Records drawn from a dataset
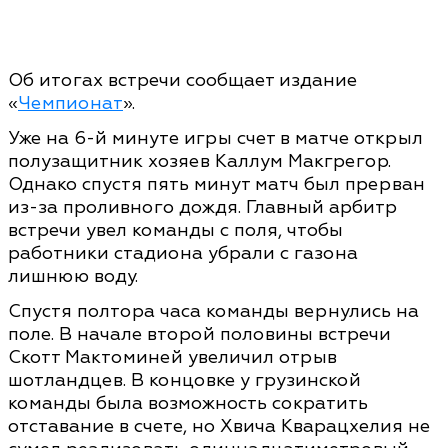
Об итогах встречи сообщает издание
«
Чемпионат
».
Уже на 6-й минуте игры счет в матче открыл
полузащитник хозяев Каллум Макгрегор.
Однако спустя пять минут матч был прерван
из-за проливного дождя. Главный арбитр
встречи увел команды с поля, чтобы
работники стадиона убрали с газона
лишнюю воду.
Спустя полтора часа команды вернулись на
поле. В начале второй половины встречи
Скотт Мактоминей увеличил отрыв
шотландцев. В концовке у грузинской
команды была возможность сократить
отставание в счете, но Хвича Кварацхелия не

## PROBLEM DETAILS
Every line in the records above that contains the word "встречи" should be copied out.

## SOLUTION FOR THIS TASK
Об итогах встречи сообщает издание
встречи увел команды с поля, чтобы
поле. В начале второй половины встречи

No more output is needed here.